Mortgage Daily

Published On: June 10, 2016

A retreat in interest rates on home loans had more loan originators locking in mortgage rates, with government-insured and purchase activity driving the gains.

A 15 percent rise from last week’s report put the U.S. Mortgage Market Index from OpenClose and Mortgage Daily at 181 for the week ended June 10.

It was the busiest week for new mortgage activity since the week ended May 6, when the index was 200, and over a third better than in the same week last year.

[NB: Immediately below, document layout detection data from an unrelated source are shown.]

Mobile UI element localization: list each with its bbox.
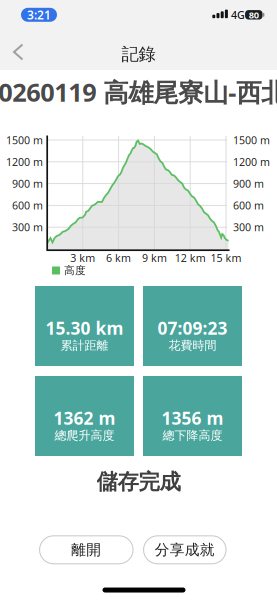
staticText: 600 m xyxy=(12,198,43,212)
staticText: 900 m xyxy=(12,176,43,191)
staticText: 離開 xyxy=(71,541,101,559)
staticText: 總下降高度 xyxy=(162,428,222,443)
staticText: 300 m xyxy=(233,220,264,234)
staticText: 1500 m xyxy=(6,133,43,147)
staticText: 高度 xyxy=(64,264,86,277)
button[interactable]: Back xyxy=(6,41,34,63)
staticText: 1200 m xyxy=(233,155,270,169)
staticText: 記錄 xyxy=(122,44,156,65)
staticText: 6 km xyxy=(106,251,131,265)
staticText: 1362 m xyxy=(54,406,116,430)
staticText: 80 xyxy=(249,9,259,21)
staticText: 總爬升高度 xyxy=(54,428,114,443)
staticText: 9 km xyxy=(142,251,167,265)
staticText: 12 km xyxy=(175,251,206,265)
staticText: 07:09:23 xyxy=(158,316,228,340)
staticText: 花費時間 xyxy=(168,338,216,353)
staticText: 3 km xyxy=(70,251,95,265)
staticText: 3:21 xyxy=(27,7,51,23)
staticText: 分享成就 xyxy=(155,541,215,559)
staticText: 15.30 km xyxy=(46,316,124,340)
staticText: 900 m xyxy=(233,176,264,191)
staticText: 600 m xyxy=(233,198,264,212)
button[interactable]: 離開 xyxy=(40,536,133,564)
staticText: 20260119 高雄尾寮山-西北峰 xyxy=(0,75,277,109)
staticText: 300 m xyxy=(12,220,43,234)
staticText: 4G xyxy=(231,8,245,22)
staticText: 1200 m xyxy=(6,155,43,169)
staticText: 1356 m xyxy=(162,406,224,430)
staticText: 累計距離 xyxy=(60,338,108,353)
staticText: 1500 m xyxy=(233,133,270,147)
staticText: 15 km xyxy=(210,251,242,265)
button[interactable]: 分享成就 xyxy=(144,536,226,564)
staticText: 儲存完成 xyxy=(96,469,180,495)
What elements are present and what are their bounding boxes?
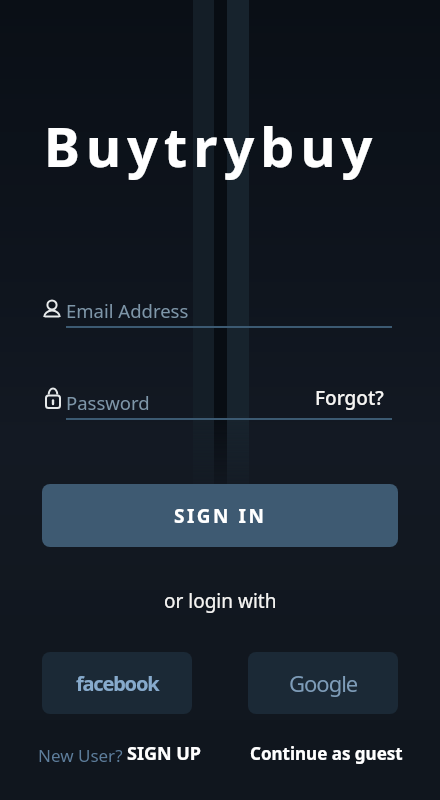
button[interactable]: facebook xyxy=(42,652,192,714)
staticText: or login with xyxy=(164,588,277,614)
staticText: Forgot? xyxy=(315,385,384,411)
button[interactable]: SIGN UP xyxy=(127,740,202,766)
staticText: Buytrybuy xyxy=(44,109,379,183)
button[interactable]: Continue as guest xyxy=(250,740,403,766)
button[interactable]: Forgot? xyxy=(300,384,384,412)
staticText: Password xyxy=(66,390,150,415)
button[interactable]: Email Address xyxy=(38,292,398,332)
staticText: New User? xyxy=(38,744,123,767)
staticText: Google xyxy=(289,668,358,698)
button[interactable]: SIGN IN xyxy=(42,484,398,547)
button[interactable]: Google xyxy=(248,652,398,714)
staticText: facebook xyxy=(76,670,159,697)
staticText: SIGN IN xyxy=(174,503,267,529)
staticText: Continue as guest xyxy=(250,742,403,765)
staticText: Email Address xyxy=(66,298,189,323)
button[interactable]: Password xyxy=(38,384,398,424)
staticText: SIGN UP xyxy=(127,741,202,766)
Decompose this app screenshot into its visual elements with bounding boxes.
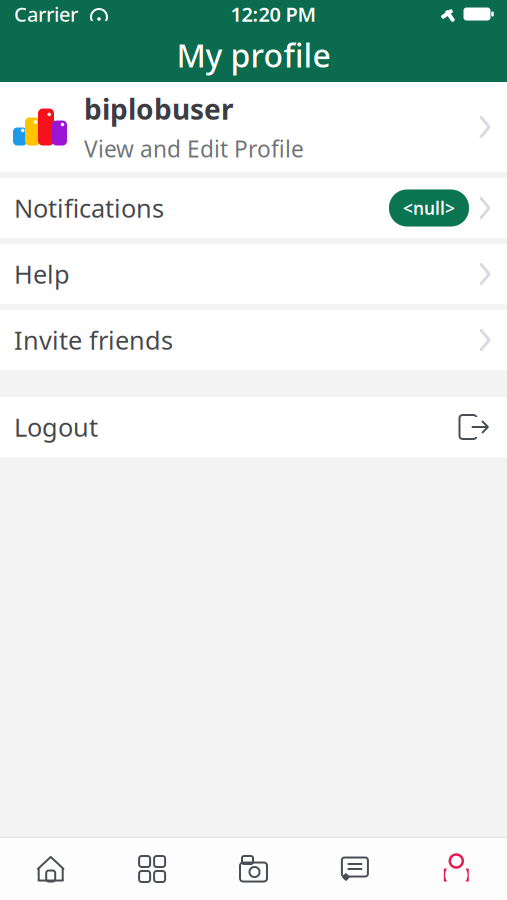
staticText: Logout [14,410,98,444]
button[interactable]: Invite friends [0,310,507,370]
staticText: biplobuser [84,90,234,128]
staticText: Invite friends [14,323,173,357]
staticText: 12:20 PM [230,1,316,27]
staticText: My profile [176,34,330,76]
staticText: View and Edit Profile [84,134,304,164]
staticText [78,0,90,29]
button[interactable]: biplobuser [0,82,507,172]
button[interactable]: Logout [0,397,507,457]
button[interactable]: Profile [406,838,507,900]
staticText: Help [14,257,70,291]
button[interactable]: Home [0,838,101,900]
staticText: Carrier [14,1,78,27]
button[interactable]: Help [0,244,507,304]
button[interactable]: Notifications [0,178,507,238]
staticText: <null> [403,196,455,220]
button[interactable]: Browse [101,838,203,900]
staticText: Notifications [14,191,164,225]
button[interactable]: Camera [203,838,304,900]
button[interactable]: Messages [304,838,406,900]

Year-earlier data for the index, which tracks average per-user rate locks by OpenClose clients during the seven days ended midnight on Thursday, were revised to reflect the same data provider.

A one-third improvement from the week ended June 3 was recorded for Federal Housing Administration activity, the largest of any category, leaving the FHA MMI at 50. Rate locks for FHA-insured loans soared 71 percent on a year-over-year basis. FHA share jumped to 27.7 percent from 23.9 percent in the last report and 21.7 percent in the year-earlier report.

The wider FHA share in the Mortgage Market Index report compared to other industry FHA statistics reflects a bigger government-share among OpenClose users.

Rate locks for adjustable-rate mortgages increased, with the ARM MMI up 17 percent to 14. ARM activity edged up 2 percent from the week ended June 12, 2015, as ARM share widened slightly to 7.9 percent from 7.7 percent a week earlier but thinned from 10.4 percent a year earlier.

A 16 percent week-over-week improvement was note for the Purchase MMI, which was 88. Purchase financing activity has improved by a third from the same week in 2015.

At 115, the Refinance MMI increased by more than 9 percent from the previous report and was up by more than half from the year-earlier report. Refinance share thinned to 63.2 percent from 66.3 percent but widened from 56.2 percent one year ago. The components for this week’s share were a 39.0 percent rate-term share and a 24.2 percent cashout share.

Up nearly 9 percent
from the week ended June 3 was conventional business, which has risen by nearly a quarter on a year-over-year basis.

Jumbo loans were the only mortgages to see a decline in new business, with the Jumbo MMI dropping 28 percent to 9. Jumbo rate locks were 32 percent short of the year-earlier volume. Jumbo share slid to 5.0 percent from 7.9 percent and has been slashed from 9.7 percent this week last year.

Interest rates on jumbo mortgages were 3 basis points more than conforming rates. The jumbo-conforming spread narrowed from 9 BPS the previous week and 10 BPS a year previous.

A 6-basis-point tumble from a week earlier left conforming 30-year fixed rates averaging
3.60 percent. Thirty-year rates averaged 4.37 percent the same week in 2015.

Locks for 15-year borrowers yielded rates that were 73 BPS lower than 30-year rates. The spread thinned from 74 BPS in the last report and 87 BPS in the year-earlier report.

A Mortgage Daily analysis of Treasury market activity suggests that interest rates on residential loans could be around 6 BPS lower in the next Mortgage Market Index report.